Release Date(s)1981 (November 29, 2022)
Studio(s)United Artists Classics/MGM (Fun City Editions/Vinegar Syndrome)
- Film/Program Grade: A
- Video Grade: B+
- Audio Grade: B+
- Extras Grade: A
Cutter’s Way (aka Cutter and Bone) is in many ways the paradigm of a cult movie. It’s a phoenix that managed to arise out of the ashes of its own failed theatrical release to develop a loyal following among those who would come to recognize it as one of the finest American films of the Eighties. Its breathtakingly cynical take on the corruption of capitalism and the failure of the American dream is the kind of thing that could only come from an outsider’s perspective, in this case expatriate Czech filmmaker Ivan Passer. Like fellow expatriate Billy Wilder before him, Passer was well-equipped to pierce the shroud of idealized nationalism in order to expose the heart of darkness that lies behind the American mythos.
Jeffrey Alan Fiskin’s screenplay for Cutter’s Way was based on the 1976 novel Cutter and Bone by Newton Thornburg. He made great changes to the source material, especially in the final act, but the essence of the story survived. Richard Bone (Jeff Bridges) is an aimless drifter who has been living with his friends Alex and Mo Cutter while ostensibly working as a boat salesman, even though he makes a real living serving as a gigolo for wealthy women. Alex Cutter (John Heard) is a disabled Vietnam veteran who lashes out angrily at an America that used him up and left him behind. They’re an odd couple of friends, with Cutter’s wife Mo (Lisa Eichhorn) caught between the two, and mostly taking comfort in alcohol’s warm embrace. After Bone witnesses the body of a young woman being unceremoniously dumped into the garbage, he begins to suspect that the killer was the corporate tycoon J.J. Cord (Stephen Elliott). While Bone doesn’t have any real proof, Cutter latches onto the situation as an opportunity to strike out at the system, and Cutter’s quixotic quest for revenge against the world will put all three of them in harm’s way.
Cutter’s Way is essentially a mystery story where there’s no real mystery involved. While there may be some ambiguity in the film regarding Cord’s actual guilt or innocence, none of that really matters to Cutter. Cord isn’t even all that important to the disillusioned vet. What does matter to Cutter is that Cord represents the exploitative industrial complex that has profited from people like him and then cast them aside. Cutter’s Way is essentially a neo-noir where the femme fatale is the American dream itself. That’s the only real seductress in the film, taking advantage of the gullible while leaving a trail of broken individuals in its wake. Despite their years of friendship, Cutter has always been disappointed in Bone for just trying to get by and to survive in this corrupt system without doing anything to actively disrupt it. Cutter may be tilting at windmills in his own quest to strike a blow against The Man, but his real mission is to awaken his loyal Sancho Panza out of complacency. By the time that Bone finally figures that out, it may be too late for everyone involved.

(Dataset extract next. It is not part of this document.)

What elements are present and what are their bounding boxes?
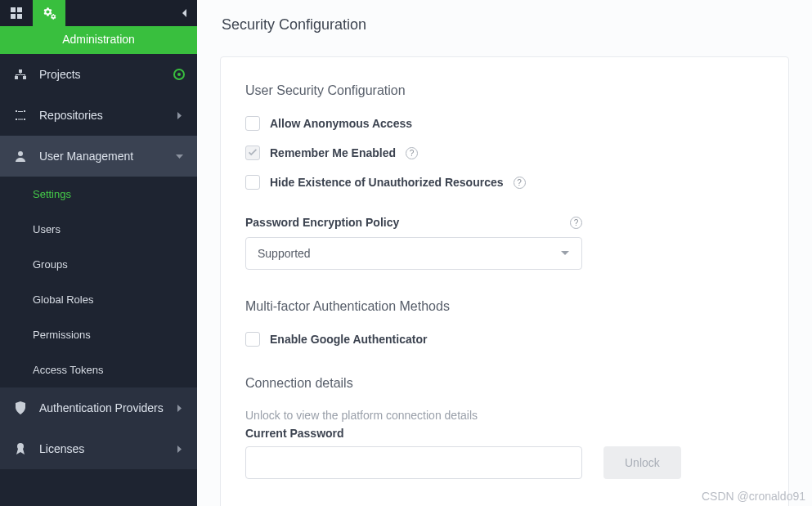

Distributor United Artists, which was still smarting after the critically and financially ruinous release of Heaven’s Gate, initially had no idea what to do with Passer’s film. They gave it a perfunctory theatrical release on a few screens under the novel’s original title, with minimal advertising, and it quickly sank without a trace. It might have stayed buried in their vaults, too, but thankfully it was rescued by the Classics division of United Artists. They retitled it Cutter’s Way, created a new advertising campaign, and gave it a far more strategically targeted release. That still didn’t result in significant box office receipts, but it did draw more critical attention to the film, and it also started Cutter’s Way on the path to its current status as a cult classic. Some features are designed to be cult movies, while others become one accidentally, but Cutter’s Way was a little bit of both. Like its title character, it stubbornly followed its own path to achieving a kind of immortality.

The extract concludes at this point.